▶ _TASK GOAL_
Produce an exact copy of the lines from the line that contains "Web-based management" to the end of the listing below.

____________

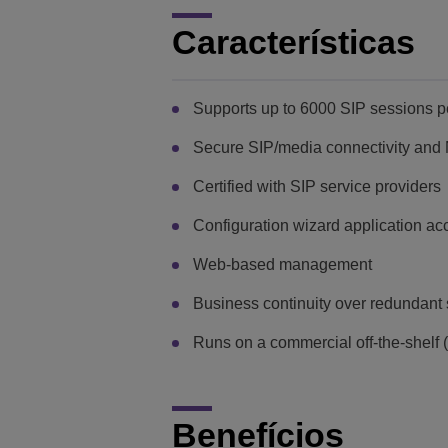
Características
Supports up to 6000 SIP sessions p
Secure SIP/media connectivity and 
Certified with SIP service providers
Configuration wizard application acc
Web-based management
Business continuity over redundant
Runs on a commercial off-the-shelf 
Benefícios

____________

▶ _SOLUTION TO THE EXERCISE_
Web-based management
Business continuity over redundant
Runs on a commercial off-the-shelf 
Benefícios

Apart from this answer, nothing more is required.